All CATMAv2 GST sequences were extracted from the CATMA database [14]. The CATMAv2 repertoire was compared to the nuclear TIGR5 genome sequence using NCBI-BLASTn (q = 1; e = 500; W = 7; filter false). GST BLAST hits and exon information were stored in a MySQL database. For both genome annotations, gene models without a predicted 3' UTR were extended beyond their stop codon with an additional, contiguous 150 bp to create an artificial 3' UTR. The length of 150 bp is a conservative figure below the average annotated 3' UTR length (227.5 bases). For 72% and 88% of the gene models including a 3' UTR, this region is >150 and >100 bases, respectively. Therefore, in the vast majority of cases, the addition of an artificial 3' UTR of 150 bp to predicted gene models lacking transcript support is unlikely to yield misplaced GSTs. Additionally, exons overlapping with exons of other genes were flagged and removed or, where possible, replaced by new 'partial exons' containing only non-overlapping sequences. Perl scripts were used to compare the coordinates of GSTs and gene models, and to sort genes and GSTs. Classification was first performed according to the TIGR5 structural annotation and then complemented with the 'unique' EuGène models. A EuGène model was defined as unique when no exon of a TIGR5 protein-encoding gene could be located between its 5' and 3' ends (both polarities).
GST design for the CATMAv3 addition
As described in more detail elsewhere [3], SPADS first scans (predicted) transcribed sequences from 3' to 5' to identify with BLASTn [22] those regions with low similarity compared to the rest of the genome. Within these relatively unique regions, the software finds the best primer pairs for the PCR amplification of a gene-specific tag. The selection criteria are gradually relaxed when no primer pairs could be selected in the most divergent regions. When necessary, the design also allows GSTs to span introns. SPADS also calls on Primer3 [23] to select appropriate primer pairs and BLASTn to guarantee their specificity with regard to the amplification template. SPADS parameters used for GST design were as follows: GSTs should be 150 to 500 bp in length, with a maximum of 70% sequence identity (through its entire length) with any other Arabidopsis nuclear genome sequences, and possibly containing intron regions (at most 50% of intron sequence relative to total GST length in tags containing a minimum of 150-bp exon sequence). SPADS design parameters for PCR amplification primers included: length, 18 to 25 nucleotides; Tm, 50°C to 65°C (ΔTm<5°C); and GC%, 30% to 80%.
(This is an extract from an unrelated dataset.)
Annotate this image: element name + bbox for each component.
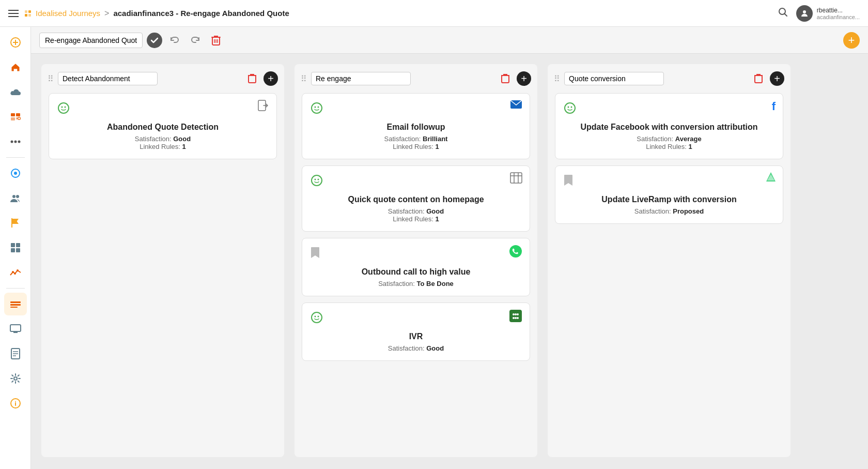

Only probes in the GST5 class were taken into account to calculate the quality characteristics of the CATMAv2 repository presented in Figure 3, but not when both probe ends were not positioned within an exon of the cognate gene. The relative position of a GST with regard to its cognate transcript sequence was determined as follows: when a GST started in the first third of the transcript and ended before the last third, it was assigned 5'; when the GST started after the first third and ended in the last third it was declared 3'; in all other cases, the GST was declared to be in central position.
Microarray experiments
All spotted microarrays were hybridized with two samples simultaneously: the Cy5-labeled Arabidopsis cDNA and the 'universal reference' consisting of the 16 Cy3-labeled oligonucleotides complementary to the universal GST extensions added to the sequences with the PCR amplification primers (denoted as rA-rP in [5]). In this configuration, the reference label provided stable signal for all properly printed features. A gene was deemed transcribed (present call) when both the biological sample and the universal reference resulted in a significant foreground signal value (Fg) higher than the background signal value (Bg) plus twice the local standard deviation of the background signal (Fg > Bg + 2 σ(Bg)). All TAIR6 and EuGène 040917 gene models were considered to classify the GST features. By definition GST5 features uniquely tagged a gene in at least one of the structural annotations and GST1 features did not correspond to any gene in either annotation. Additional information about the microarray experiments is provided in Additional File 5 and available on line via ArrayExpress [18].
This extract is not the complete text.